Waylander se aproximó con cautela y el hombre no alzó la vista. Era calvo y sin barba; la piel de la cara le colgaba en finos pliegues. Por la anchura de los hombros Waylander supuso que habría sido fuerte en otros tiempos. Ahora estaba esquelético y tenía los párpados aplastados contra las órbitas.

Era ciego.

—¿Por qué tienes la cara tan mal? —dijo Miriel.

—No siempre ha sido así —dijo el viejo—. En mi juventud me consideraban bien parecido; tenía el cabello rubio y ojos verde esmeralda.

—Ahora tienes muy mal aspecto —dijo Krylla.

—¡Sin duda! Por suerte ya no puedo verme, de modo que me ahorro una gran decepción. Ah, ya vuelve el Vagabundo —añadió el anciano ladeando la cabeza.

—¿Quién eres? —preguntó Waylander.

—Un viajero como tú.

—¿Viajas solo?

—Sí, pero no tan solo como tú.

—¿Eres el místico que habló con Krylla?

—Tengo ese honor; es una niña encantadora. Muy dotada para ser tan joven. Me ha dicho que eres un salvador, un gran héroe.

—Ella me ve con los ojos de un niño —dijo Waylander—. Las apariencias engañan.

—Los niños ven muchas cosas que nosotros ya no podemos ver. De lo contrario, ¿libraríamos guerras tan terribles?

—¿Eres sacerdote? —replicó con brusquedad Waylander—. Estoy harto de sacerdotes.

—No. Sólo soy un estudioso de la vida. Me habría gustado ser sacerdote, pero me temo que mis apetitos siempre han prevalecido. Nunca he podido resistirme a una cara bonita ni a un buen vino. Ahora que soy viejo deseo otros placeres, pero incluso ésos se me niegan.

—¿Cómo nos has encontrado?

—Krylla me mostró el camino.

—Y supongo que querrías viajar con nosotros, ¿no es así?

—¡Ojalá pudiera! —El hombre sonrió—. No, me quedaré con vosotros esta noche; luego debo embarcarme en otro viaje.

—No tenemos mucha comida —dijo Waylander.

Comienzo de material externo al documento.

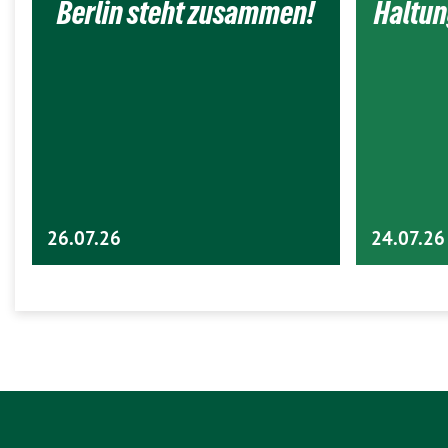
Berlin steht zusammen!
Haltun
26.07.26
24.07.26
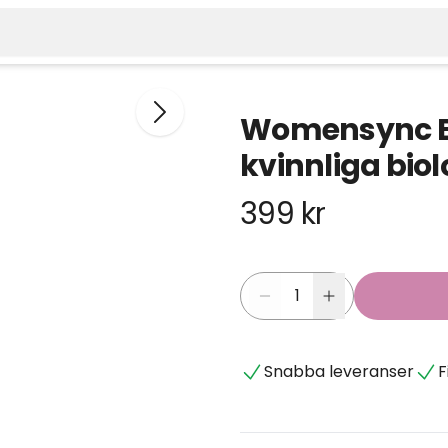
Womensync Bok
kvinnliga biol
399 kr
Snabba leveranser
F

—Pero compartiremos con mucho gusto lo que nos queda —dijo Dardalion, moviéndose para sentarse junto al hombre.

—No tengo hambre, gracias de todas formas. ¿Eres el sacerdote?

—Sí.

—Un objeto poco habitual en un sacerdote —dijo el anciano extendiendo el brazo y tocando la daga de Dardalion.

—Es una época poco habitual —respondió Dardalion ruborizándose.

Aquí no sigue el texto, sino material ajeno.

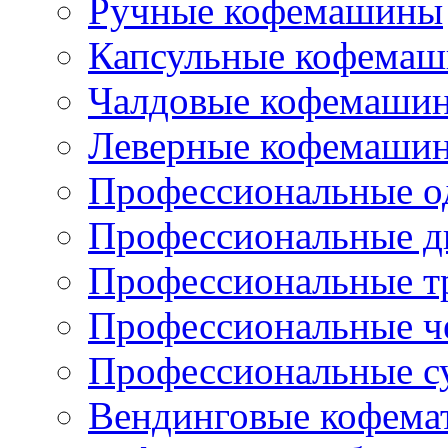
Ручные кофемашины
Капсульные кофема
Чалдовые кофемаши
Леверные кофемаши
Профессиональные о
Профессиональные д
Профессиональные т
Профессиональные ч
Профессиональные с
Вендинговые кофема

—Debe de serlo. —Se volvió hacia Waylander—. No puedo verte, pero percibo tu poder. Y también tu irritación. ¿Estás enfadado conmigo?

—Todavía no —dijo Waylander—, pero me pregunto cuándo irás al grano.

—¿Crees que oculto algo?

—En absoluto —dijo Waylander en tono seco—. Un ciego se invita a cenar gracias al talento místico de una niña asustada y descubre nuestra hoguera en medio de un verdadero desierto. ¿Puede haber algo más natural? ¿Quien eres y qué quieres?

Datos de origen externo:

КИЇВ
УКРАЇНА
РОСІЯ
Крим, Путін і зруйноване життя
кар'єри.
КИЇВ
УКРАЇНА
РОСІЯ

—¿Siempre tienes que ser tan odioso? —soltó Danyal—. A mí no me importa quién es; le doy la bienvenida. ¿O tal vez te gustaría matarlo? Al fin y al cabo, llevas dos horas sin matar a nadie.

—Dioses, mujer, esta cháchara tuya me revuelve el estómago —refunfuñó el guerrero—. ¿Qué quieres de mí? El niño ha muerto, de acuerdo. En las guerras suceden esas cosas… mueren personas. Y antes de soltar una de tus respuestas viperinas, recuerda esto: cuando os grité que os echarais al suelo, tú te las arreglaste para salvarte. Quizás si hubieras pensado en el niño, no le habrían clavado una flecha en las tripas.

—¡No es justo! —gritó ella.

—La vida es así. —Se cubrió con las mantas y se alejó del grupo; el corazón le latía con fuerza mientras la rabia amenazaba con engullirlo. Se encaminó a zancadas a la cima del promontorio y contempló la llanura. En algún lugar ahí fuera había jinetes que lo buscaban. No podían dejarlo vivo, ya que si fracasaban en la búsqueda perderían sus vidas. Y allí estaba Waylander, atrapado por una mujer y un sacerdote, como un mono en una red mientras se acercan los leones.

Una tontería. Una completa tontería.

No tendría que haber aceptado jamás un contrato de esa serpiente vagriana, Kaem. Era el apodo de la traición. Kaem el Cruel, Kaem el Asesino de Naciones, el que tejía las redes en el centro del ejército vagriano.

Todo su instinto le había gritado que rechazara el contrato con Kaem, pero él no le hizo caso. Ahora el general vagriano habría enviado grupos de asesinos en todas las direcciones; sabrían que no se había dirigido ni al sur ni al oeste, y los puertos del este estarían cerrados para él. Sólo el norte lo atraía, y los asesinos vigilarían todos los caminos que llevaban a Skultik.